WHAT THIS TASK INVOLVES >> Give back exactly the lines of the material below, starting with the line with "produit/service" and going on through the line with "Activité financière détaillée au 31".

DATA FOR THE TASK >>
= = = =

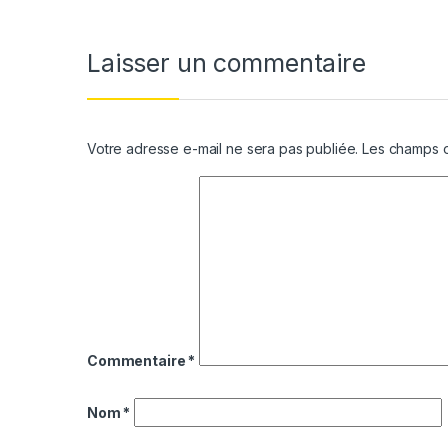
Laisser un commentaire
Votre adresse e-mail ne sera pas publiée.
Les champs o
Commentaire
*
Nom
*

= = = =

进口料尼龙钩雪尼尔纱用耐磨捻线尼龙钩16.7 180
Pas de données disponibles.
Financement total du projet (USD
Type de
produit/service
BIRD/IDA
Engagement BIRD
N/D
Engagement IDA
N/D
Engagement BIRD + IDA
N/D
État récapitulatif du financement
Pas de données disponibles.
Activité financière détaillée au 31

= = = =

SOLUTION FOR THIS EXERCISE >>
produit/service
BIRD/IDA
Engagement BIRD
N/D
Engagement IDA
N/D
Engagement BIRD + IDA
N/D
État récapitulatif du financement
Pas de données disponibles.
Activité financière détaillée au 31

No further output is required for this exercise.